La France est ainsi largement présente dans la formation des cadres et des spécialistes des trois armées (air, mer, terre) et de la police en Guinée équatoriale. Mais il ne faut pas se leurrer, la France, qui se trouvait depuis le début des années 1980, quand la Guinée équatoriale n’avait pas encore découvert de pétrole sur son territoire (1995), dans un rapport de puissance asymétrique avec la Guinée équatoriale, a, depuis, enregistré une perte d’influence avec la montée en puissance de nouveaux acteurs. En matière de défense et d’armement, le président Obiang Nguema a ainsi, voici quelques mois, ramené la Russie dans le jeu diplomatique africain en signant un accord de coopération militaire et technique avec Moscou (cf. LDD Union africaine 006/Vendredi 10 juin 2011)

Mariola Bindang Obiang, qui était directeur national de la BEAC, a été nommée le 6 mai 2011 déléguée permanente de la Guinée équatoriale auprès de l’Unesco. C’est elle qui, actuellement, assure aussi l’intérim de l’ambassadeur auprès de la France depuis le départ précipité d’Edjo Ovono. La personnalité du prochain ambassadeur sera un bon indicateur de ce que Malabo entend faire de Paris dans son jeu diplomatique africain et mondial.

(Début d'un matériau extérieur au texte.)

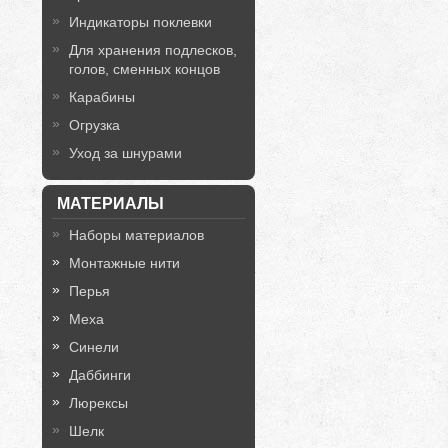
Индикаторы поклевки
Для хранения подлесков,
голов, сменных концов
Карабины
Огрузка
Уход за шнурами
МАТЕРИАЛЫ
Наборы материалов
Монтажные нити
Перья
Меха
Синели
Даббинги
Люрексы
Шелк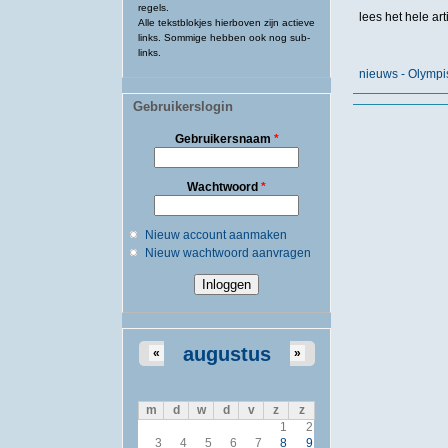
regels.
lees het hele ar
Alle tekstblokjes hierboven zijn actieve
links. Sommige hebben ook nog sub-
links.
nieuws - Olympi
Gebruikerslogin
Gebruikersnaam
*
Wachtwoord
*
Nieuw account aanmaken
Nieuw wachtwoord aanvragen
augustus
«
»
m
d
w
d
v
z
z
1
2
3
4
5
6
7
8
9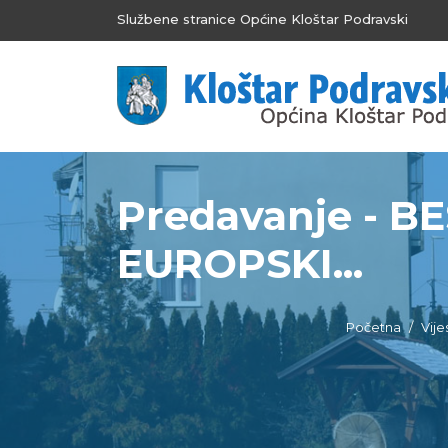
Službene stranice Općine Kloštar Podravski
Predavanje - 
EUROPSKI...
Početna
Vije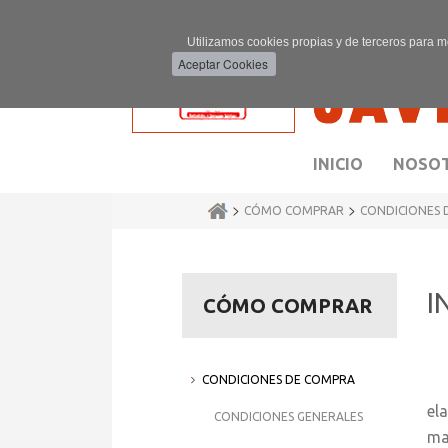
Utilizamos cookies propias y de terceros para m
INICIO
NOSO
>
>
CÓMO COMPRAR
CONDICIONES 
I
CÓMO COMPRAR
CONDICIONES DE COMPRA
La
el
CONDICIONES GENERALES
ma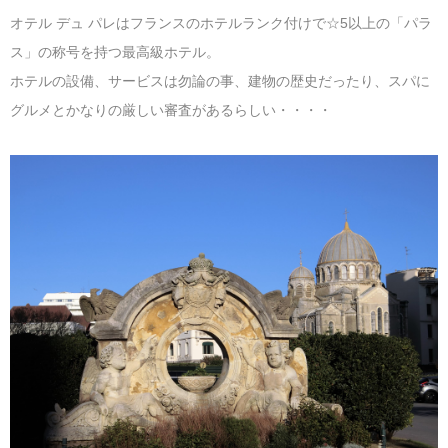
オテル デュ パレはフランスのホテルランク付けで☆5以上の「パラ
ス」の称号を持つ最高級ホテル。
ホテルの設備、サービスは勿論の事、建物の歴史だったり、スパに
グルメとかなりの厳しい審査があるらしい・・・・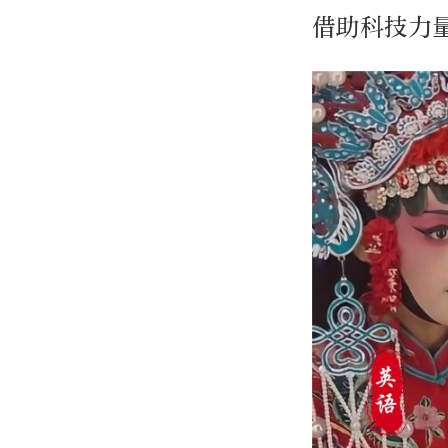
借助科技力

* Le sérieux de la Guinée équatoriale dans l’amarinage de ses élèves-officiers s’exprime dans la commande au Chantier du Guip, dans l’Ile aux Moines (golfe du Morbihan), de deux yoles de Bantry, chaloupes d’état-major du XVIIIème siècle de 11,60 m, gréées de trois voiles au tiers et bordant dix avirons, pouvant embarquer treize personnes (dix rameurs, un barreur, un homme d’avant, un homme d’arrière). La yole de Bantry tire son nom du village de Bantry, sur la côte irlandaise, où le canot amiral de la frégate française « Résolue » à fait côte en 1796 après son naufrage ; il a été conservé et est devenu, ainsi, le plus vieux bateau français existant. Le lieutenant-colonel Pinot, conseiller du chef d’état-major des armées équato-guinéen, vient de se rendre à l’Ile aux Moines pour y effectuer une réception de travaux, les deux yoles étant d’ores et déjà aux couleurs de la République de Guinée équatoriale.